Was sich Gott dabei wohl denkt …

16 05 2007

In Eile spricht aus mir Unverständnis, doch hoffe ich, dass man meine Aufregung und meine Gedanken verstehen kann.

Sie sagen, Gott gibt es nicht. Sie wollen andere davon überzeugen. Schön. Sollen sie doch.
Christen wollen entgegenhalten und in einer TV-Sendung die Existenz Gottes beweisen. Die Rationalisten sind ihre Gegner in diesem schwachsinnigen Duell.
Seit Jahrtausenden versuchen Menschen die Existenz Gottes zu beweisen. Am Ende bleibt immer die Ungewissheit, die weder einem naturwissenschaftlichen Weltbild Recht gibt, noch zweifellos die Existenz Gottes beweist. Doch das ist Ansichtssache.

Brian Flemming ist Atheist. Aber er zieht voller Inbrunst in einen Kreuzzug, seinen Kreuzzug gegen Gott: “Bis zum Ende des Christentums” will er kämpfen, sagt der 41-jährige
Dokumentarfilmer aus Los Angeles oft.

Ahja, gut. Was versucht er zu bezwecken? Abweisung vom Irrweg? Verhinderung “Heiliger Kriege”? Mit solchen Zielen zettelt man höchstens welche an …

“Christen, bereitet euch auf den Kampf vor”, ruft Mike Mickey, Initiator der Website “Praise The Lord Challenge” auf.

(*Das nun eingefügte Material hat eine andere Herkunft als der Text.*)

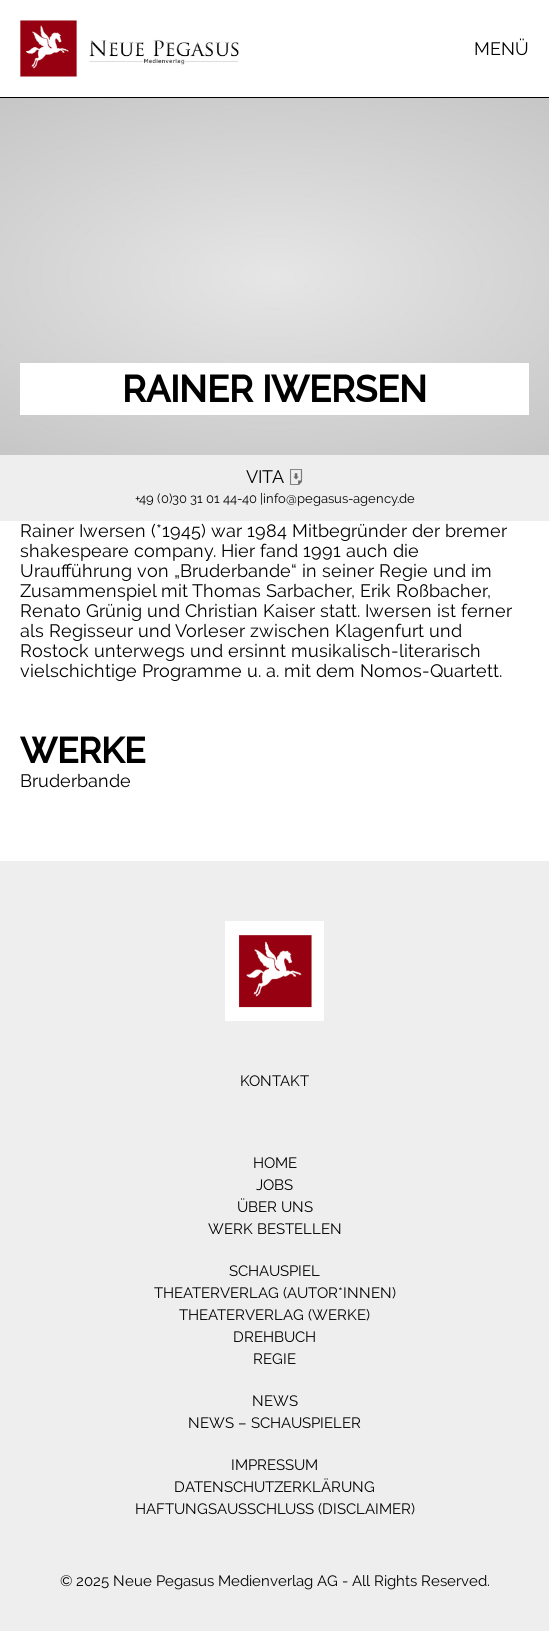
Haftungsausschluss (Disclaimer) (275, 1509)
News (275, 1401)
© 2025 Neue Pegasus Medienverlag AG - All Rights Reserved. (275, 1581)
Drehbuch (274, 1337)
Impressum (274, 1465)
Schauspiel (274, 1271)
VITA (277, 477)
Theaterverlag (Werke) (274, 1315)
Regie (274, 1359)
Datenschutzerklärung (274, 1487)
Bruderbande (75, 780)
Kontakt (274, 1081)
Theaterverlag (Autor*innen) (275, 1293)
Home (275, 1163)
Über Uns (275, 1207)
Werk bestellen (275, 1229)
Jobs (274, 1185)
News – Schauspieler (274, 1423)
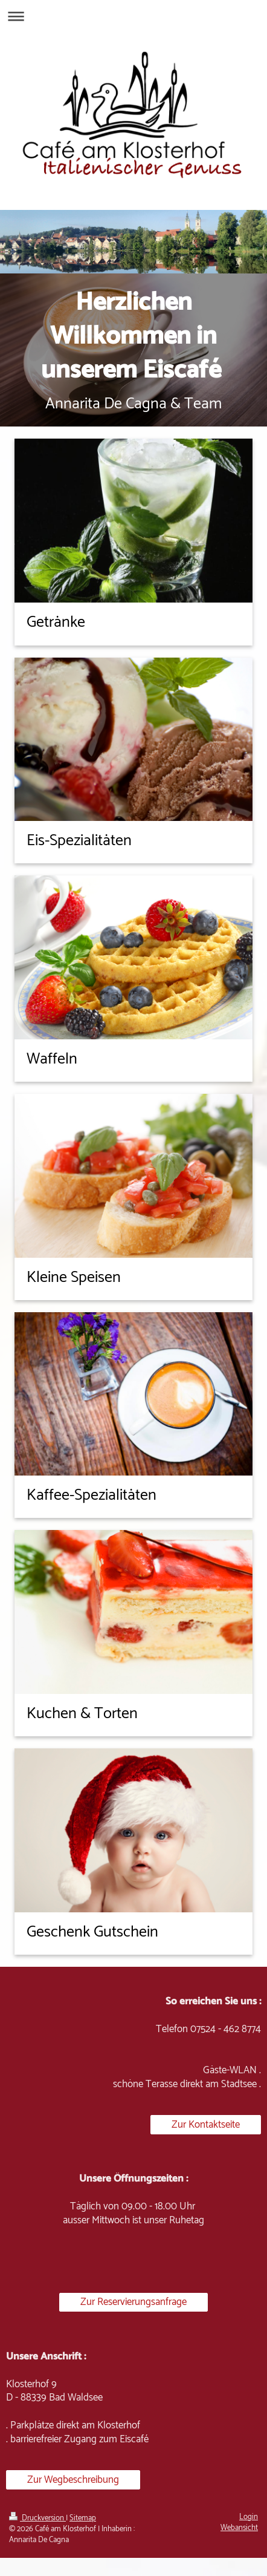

Und dieser Mostkopf springt darauf an. Damit stiftet man keine Hoffnung und Liebe, sondern Hass. Wer mag Hass? Also ich nicht …

Was da wieder veranstaltet wird, gefällt mit Sicherheit weder Gott, noch dem Gott der Atheisten, wenn sie einen hätten – wo wir beim Punkt wären: Diese Idioten glauben doch wohl nicht ernsthaft, die Frage nach Gott in einer beschissenen Fensehsendung beantworten zu können !?!
Was maßen sich diese Bengel eigentlich an? Es geht hier um die Frage nach dem Sinn, die ultimative Sinnfrage, die ein lebendiger Mensch niemals beantworten wird können! Das Ergebnis dieser Sendung wird gestiftete Verwirrung
sein. Und Hass.

Habt ihr euch auch früher im Geschichtsunterricht gefragt, was der Auslöser dafür sein mag, dass sich Menschen auf dieser Welt gegenseitig sinnlos umbringen? Die Lösung liegt auf dem Tisch, hier direkt vor uns. Keiner kann den Glauben und die Ansichten anderer respektieren. Dazu lassen wir das Ganze noch in einer total missgebildeten Gesellschaft geschehen, in der Amerikanischen – dann haben wir den Salat.

Eine persönliche Meinung: Meine Erfahrungen und philosophischen Überlegungen kommen zum Schluss, dass es einen Gott geben muss. Ich lasse Canterbury und Kant sinngemäß sprechen: Was geistig exisitiert, muss auch in der Realität existieren. Ein gedachter Sack von 100 Talern ist mindestens so gut, wie ein realer Sack mit 100 Talern.
Doch das ist ein Weg, den jeder Mensch selbst gehen muss. Am Ende gibt es zwei Ausgänge, zwei Möglichkeiten, für eine von beiden sich jeder entscheiden muss. Wohin diese Türen führen werden, dass wird für immer ungewiss bleiben.
Zumindest in dieser Welt.

Eines haben Gläubige und Atheisten jedoch gemeinsam. Sie wissen beide nicht mit endgültiger Sicherheit, was sie hinter den Türen am Ende des Ganges erwartet, wenn sie ihre Argumentation mit der der jeweils anders denkenden Seite vergleichen, aber hoffen und glauben beide, in kein dunkles Loch zu fallen.
Es ist nicht so? Sie sind sich ihrer Gedanken also sicher? Weshalb versuchen sie dann krampfhaft sie zu beweisen?
Nein, wir müssen alle den Weg der gedachten Erkenntnis beschreiten, egal welche Meinung wir vertreten.
Wenigstens das.


Ich würde gerne ...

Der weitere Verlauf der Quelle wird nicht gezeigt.